(Dataset entries)
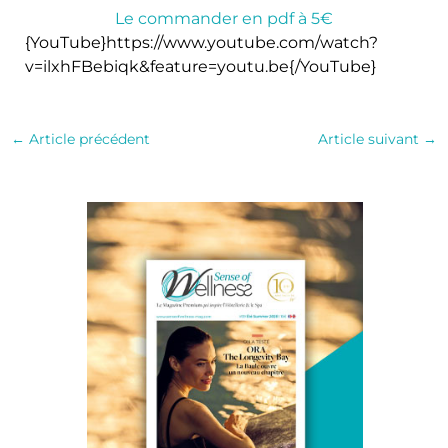
Le commander en pdf à 5€
{YouTube}https://www.youtube.com/watch?
v=ilxhFBebiqk&feature=youtu.be{/YouTube}
←
Article précédent
Article suivant
→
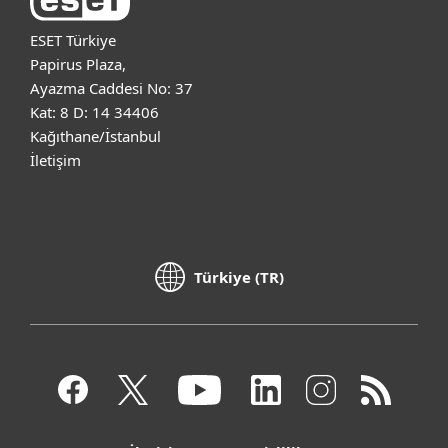
ESET Türkiye
Papirus Plaza,
Ayazma Caddesi No: 37
Kat: 8 D: 14 34406
Kağıthane/İstanbul
İletişim
Türkiye (TR)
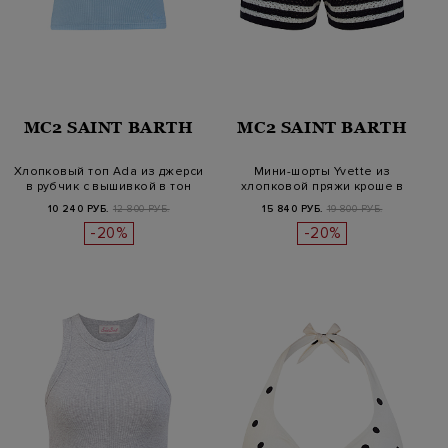
MC2 SAINT BARTH
MC2 SAINT BARTH
Хлопковый топ Ada из джерси
Мини-шорты Yvette из
в рубчик с вышивкой в тон
хлопковой пряжи кроше в
полоску
10 240 РУБ.
12 800 РУБ.
15 840 РУБ.
19 800 РУБ.
-20%
-20%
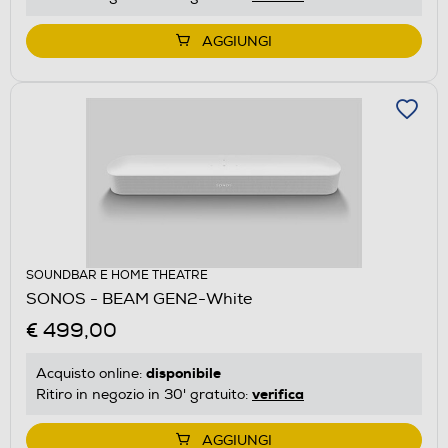
AGGIUNGI
SOUNDBAR E HOME THEATRE
SONOS - BEAM GEN2-White
€ 499,00
disponibile
Acquisto online:
verifica
Ritiro in negozio in 30' gratuito:
AGGIUNGI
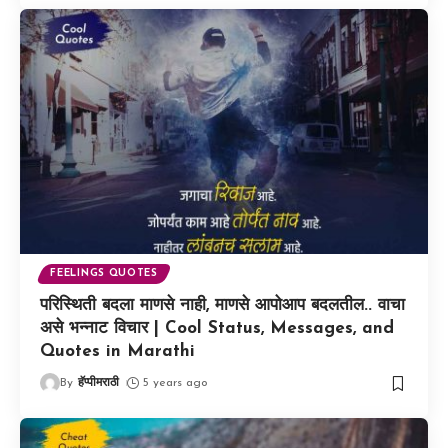
FEELINGS QUOTES
परिस्थिती बदला माणसे नाही, माणसे आपोआप बदलतील.. वाचा
असे भन्नाट विचार | Cool Status, Messages, and
Quotes in Marathi
By
हॅप्पीमराठी
5 years ago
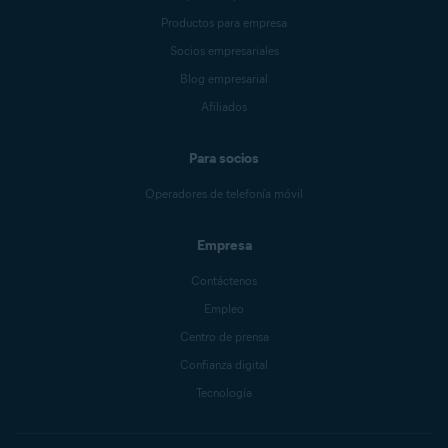
Productos para empresa
Socios empresariales
Blog empresarial
Afiliados
Para socios
Operadores de telefonía móvil
Empresa
Contáctenos
Empleo
Centro de prensa
Confianza digital
Tecnología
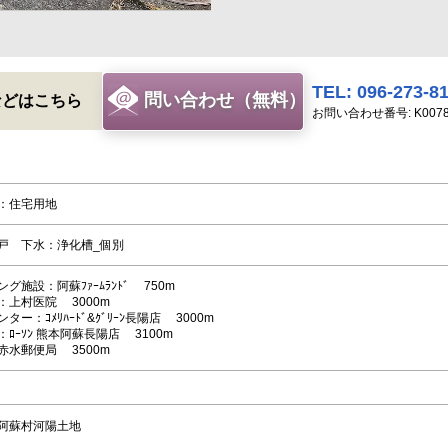
TEL: 096-273-8
問い合わせ（無料）
などはこちら
お問い合わせ番号: K007
途：住宅用地
戸 下水：浄化槽_個別
グ施設：阿蘇ﾌｧｰﾑﾗﾝﾄﾞ 750m
：上村医院 3000m
ター：ｺﾒﾘﾊｰﾄﾞ&ｸﾞﾘｰﾝ長陽店 3000m
ﾛｰｿﾝ 熊本阿蘇長陽店 3100m
赤水郵便局 3500m
阿蘇村河陽土地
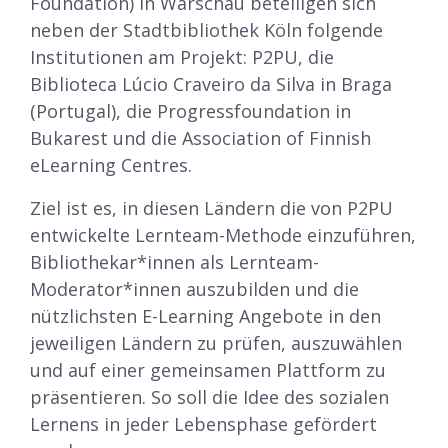
Foundation) in Warschau beteiligen sich
neben der Stadtbibliothek Köln folgende
Institutionen am Projekt: P2PU, die
Biblioteca Lúcio Craveiro da Silva in Braga
(Portugal), die Progressfoundation in
Bukarest und die Association of Finnish
eLearning Centres.
Ziel ist es, in diesen Ländern die von P2PU
entwickelte Lernteam-Methode einzuführen,
Bibliothekar*innen als Lernteam-
Moderator*innen auszubilden und die
nützlichsten E-Learning Angebote in den
jeweiligen Ländern zu prüfen, auszuwählen
und auf einer gemeinsamen Plattform zu
präsentieren. So soll die Idee des sozialen
Lernens in jeder Lebensphase gefördert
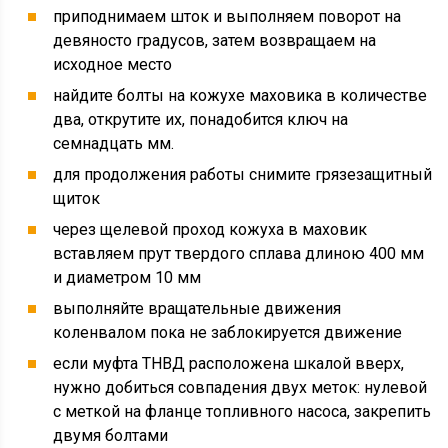
приподнимаем шток и выполняем поворот на
девяносто градусов, затем возвращаем на
исходное место
найдите болты на кожухе маховика в количестве
два, открутите их, понадобится ключ на
семнадцать мм.
для продолжения работы снимите грязезащитный
щиток
через щелевой проход кожуха в маховик
вставляем прут твердого сплава длиною 400 мм
и диаметром 10 мм
выполняйте вращательные движения
коленвалом пока не заблокируется движение
если муфта ТНВД расположена шкалой вверх,
нужно добиться совпадения двух меток: нулевой
с меткой на фланце топливного насоса, закрепить
двумя болтами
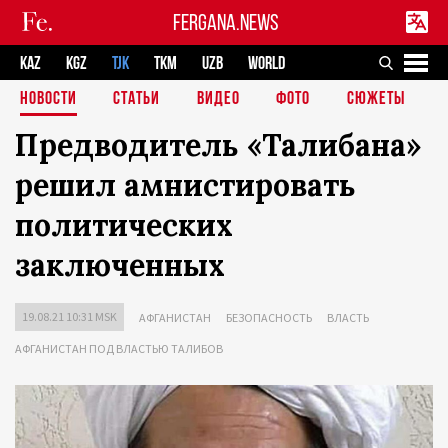
FERGANA.NEWS
KAZ
KGZ
TJK
TKM
UZB
WORLD
НОВОСТИ
СТАТЬИ
ВИДЕО
ФОТО
СЮЖЕТЫ
Предводитель «Талибана»
решил амнистировать
политических
заключенных
19.08.21 10:31 MSK
АФГАНИСТАН
БЕЗОПАСНОСТЬ
ВЛАСТЬ
АФГАНИСТАН ПОД ВЛАСТЬЮ ТАЛИБОВ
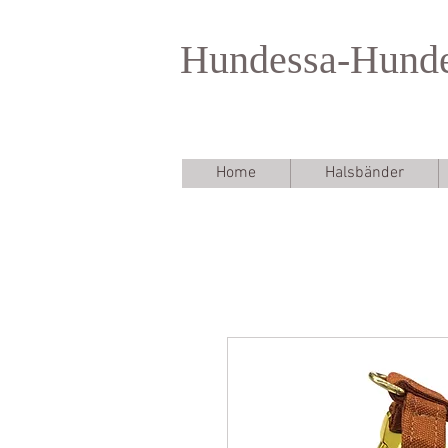
Hundessa-Hund
Home
Halsbänder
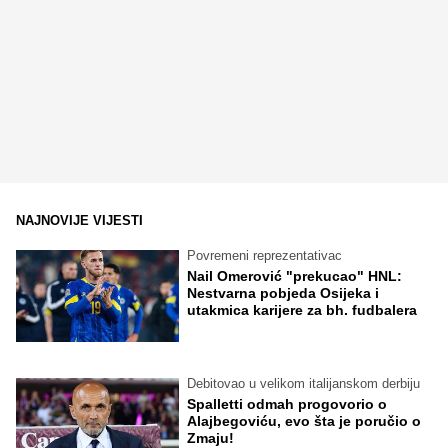
NAJNOVIJE VIJESTI
Povremeni reprezentativac
Nail Omerović "prekucao" HNL:
Nestvarna pobjeda Osijeka i
utakmica karijere za bh. fudbalera
Debitovao u velikom italijanskom derbiju
Spalletti odmah progovorio o
Alajbegoviću, evo šta je poručio o
Zmaju!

Task requirements: Write the records out again in full, exactly, and skip every picture.

Exercise answer:
Le commander en pdf à 5€
{YouTube}https://www.youtube.com/watch?
v=ilxhFBebiqk&feature=youtu.be{/YouTube}
←
Article précédent
Article suivant
→
ESET Türkiye
Papirus Plaza,
Ayazma Caddesi No: 37
Kat: 8 D: 14 34406
Kağıthane/İstanbul
İletişim
Türkiye (TR)
MC2 SAINT BARTH
MC2 SAINT BARTH
Хлопковый топ Ada из джерси
Мини-шорты Yvette из
в рубчик с вышивкой в тон
хлопковой пряжи кроше в
полоску
10 240 РУБ.
12 800 РУБ.
15 840 РУБ.
19 800 РУБ.
-20%
-20%
AGGIUNGI
SOUNDBAR E HOME THEATRE
SONOS - BEAM GEN2-White
€ 499,00
disponibile
Acquisto online:
verifica
Ritiro in negozio in 30' gratuito:
AGGIUNGI
FEELINGS QUOTES
परिस्थिती बदला माणसे नाही, माणसे आपोआप बदलतील.. वाचा
असे भन्नाट विचार | Cool Status, Messages, and
Quotes in Marathi
By
हॅप्पीमराठी
5 years ago
Productos para empresa
Socios empresariales
Blog empresarial
Afiliados
Para socios
Operadores de telefonía móvil
Empresa
Contáctenos
Empleo
Centro de prensa
Confianza digital
Tecnología
TEL: 096-273-8
問い合わせ（無料）
などはこちら
お問い合わせ番号: K007
途：住宅用地
戸 下水：浄化槽_個別
グ施設：阿蘇ﾌｧｰﾑﾗﾝﾄﾞ 750m
：上村医院 3000m
ター：ｺﾒﾘﾊｰﾄﾞ&ｸﾞﾘｰﾝ長陽店 3000m
ﾛｰｿﾝ 熊本阿蘇長陽店 3100m
赤水郵便局 3500m
阿蘇村河陽土地
Foundation) in Warschau beteiligen sich
neben der Stadtbibliothek Köln folgende
Institutionen am Projekt: P2PU, die
Biblioteca Lúcio Craveiro da Silva in Braga
(Portugal), die Progressfoundation in
Bukarest und die Association of Finnish
eLearning Centres.
Ziel ist es, in diesen Ländern die von P2PU
entwickelte Lernteam-Methode einzuführen,
Bibliothekar*innen als Lernteam-
Moderator*innen auszubilden und die
nützlichsten E-Learning Angebote in den
jeweiligen Ländern zu prüfen, auszuwählen
und auf einer gemeinsamen Plattform zu
präsentieren. So soll die Idee des sozialen
Lernens in jeder Lebensphase gefördert
приподнимаем шток и выполняем поворот на
девяносто градусов, затем возвращаем на
исходное место
найдите болты на кожухе маховика в количестве
два, открутите их, понадобится ключ на
семнадцать мм.
для продолжения работы снимите грязезащитный
щиток
через щелевой проход кожуха в маховик
вставляем прут твердого сплава длиною 400 мм
и диаметром 10 мм
выполняйте вращательные движения
коленвалом пока не заблокируется движение
если муфта ТНВД расположена шкалой вверх,
нужно добиться совпадения двух меток: нулевой
с меткой на фланце топливного насоса, закрепить
двумя болтами
FERGANA.NEWS
KAZ
KGZ
TJK
TKM
UZB
WORLD
НОВОСТИ
СТАТЬИ
ВИДЕО
ФОТО
СЮЖЕТЫ
Предводитель «Талибана»
решил амнистировать
политических
заключенных
19.08.21 10:31 MSK
АФГАНИСТАН
БЕЗОПАСНОСТЬ
ВЛАСТЬ
АФГАНИСТАН ПОД ВЛАСТЬЮ ТАЛИБОВ
Hundessa-Hund
Home
Halsbänder
NAJNOVIJE VIJESTI
Povremeni reprezentativac
Nail Omerović "prekucao" HNL:
Nestvarna pobjeda Osijeka i
utakmica karijere za bh. fudbalera
Debitovao u velikom italijanskom derbiju
Spalletti odmah progovorio o
Alajbegoviću, evo šta je poručio o
Zmaju!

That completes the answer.